For starters, having a solid trust helps you avoid probate so that your affairs are carried out exactly to your liking. You’ll be better able to skip the legal process so that you don’t run into lawsuits and other issues that might compromise your plans.

This process is also helpful because you can avoid estate taxes that you would otherwise pay. Many people like the autonomy that trusts bring and that they find them more financially advantageous.

Determine Your Trustees and Beneficiaries

Once you are ready to create a trust, the most important part is to decide who you would like to be your beneficiaries. These are the people that you will pass your assets down to and can include any number of relatives, including your children, grandchildren, survived spouse, and other people.

Consider the needs that they will still have after your passing and how the assets that you pass on can help them out. From there, you can also determine the amounts and when they will be able to receive their proceeds.

What Is an Estate?

An estate is one of the most important legal terms that you need to understand. In simple terms, this is the wealth that you leave behind upon your passing.

It is calculated so that decisions can be made on how it will be divided, and which beneficiaries will receive which parts of the estate.

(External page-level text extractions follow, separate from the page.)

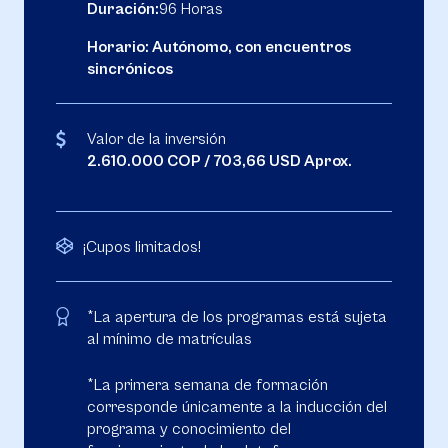
Duración:
96 Horas
Horario: Autónomo, con encuentros
sincrónicos
Valor de la inversión
2.610.000 COP / 703,66 USD Aprox.
¡Cupos limitados!
*La apertura de los programas está sujeta
al mínimo de matrículas
*La primera semana de formación
corresponde únicamente a la inducción del
programa y conocimiento del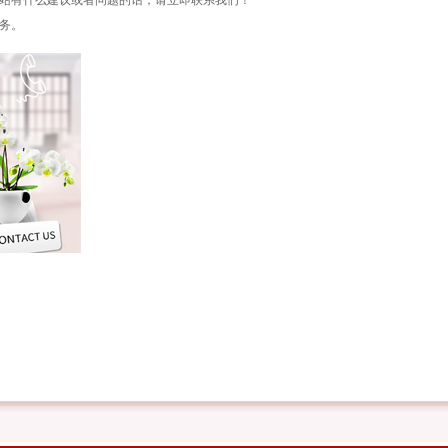
站有什么建议或者问题的话，请立即联系我们！
务。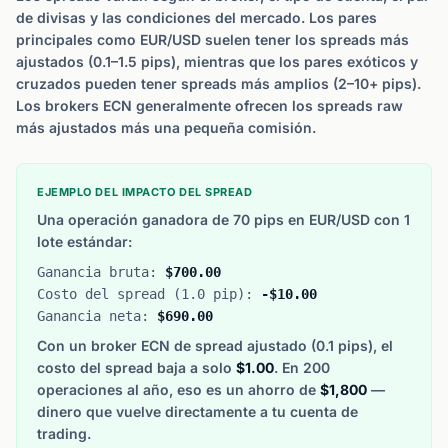
de divisas y las condiciones del mercado. Los pares
principales como EUR/USD suelen tener los spreads más
ajustados (0.1–1.5 pips), mientras que los pares exóticos y
cruzados pueden tener spreads más amplios (2–10+ pips).
Los brokers ECN generalmente ofrecen los spreads raw
más ajustados más una pequeña comisión.
EJEMPLO DEL IMPACTO DEL SPREAD
Una operación ganadora de 70 pips en EUR/USD con 1
lote estándar:
Ganancia bruta:
$700.00
Costo del spread (1.0 pip):
-$10.00
Ganancia neta:
$690.00
Con un broker ECN de spread ajustado (0.1 pips), el
costo del spread baja a solo
$1.00
. En 200
operaciones al año, eso es un ahorro de
$1,800
—
dinero que vuelve directamente a tu cuenta de
trading.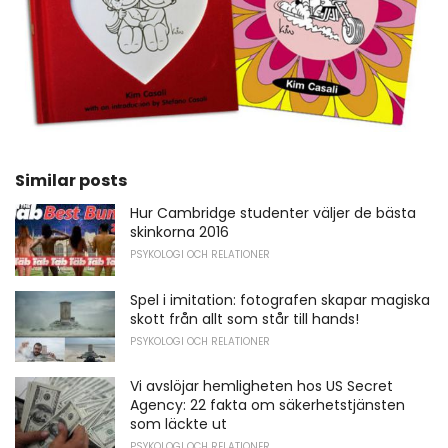
Similar posts
Hur Cambridge studenter väljer de bästa
skinkorna 2016
PSYKOLOGI OCH RELATIONER
Spel i imitation: fotografen skapar magiska
skott från allt som står till hands!
PSYKOLOGI OCH RELATIONER
Vi avslöjar hemligheten hos US Secret
Agency: 22 fakta om säkerhetstjänsten
som läckte ut
PSYKOLOGI OCH RELATIONER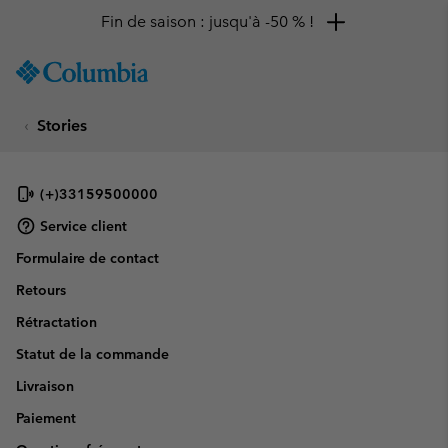
Fin de saison : jusqu'à -50 % !
SKIP
Columbia
TO
Sportswear
CONTENT
Stories
SKIP
TO
MAIN
NAV
(+)33159500000
SKIP
Service client
TO
Formulaire de contact
SEARCH
Retours
Rétractation
Statut de la commande
Livraison
Paiement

Understand What Comprises an Estate

Your estate will consist of any wealth that you accumulate prior to your passing. It is your net worth, which consists of a combination of liquid funds, stock equity, real estate, personal property, and a host of other assets.

It can also include future earnings, such as royalty payments that you are entitled to.

Decide on the Legal Structures

Estate planning comes down to deciding on which legal structures you prefer. This can include a combination of wills/trusts of different kinds that help in planning for your passing and protecting your children.

A legal professional can provide you with legal help so you can decide which combination makes the most sense for you.

Consistently Manage Your Estate

Make sure that you are staying on top of your estate so that you know how to handle it. For starters, figure out the key legal terms you need to know so that you can remain abreast of your legal standing.

Appoint an estate manager to help execute decisions upon your passing. This can include a family member along with an estate lawyer to oversee it. You can also appoint a durable power of attorney that can assist you in the event you are medically unable to make decisions.

Make changes to your living will and trust whenever necessary. You might do this when you accumulate new forms of wealth or enter higher tax brackets. Do everything in your power to stay current and set your estate up in a way that helps everyone involved.

Perhaps most important, learn the estate laws where you live. This will help you to arrange your estate in a way that skips the probate process and lets your wishes be carried out how you choose.


Learn About Trusts and Estates

This article lets you know the ins and outs of trusts so that you can make the right decision for your final wishes. Now all you need to do is get in touch with professionals that can assist you through the process.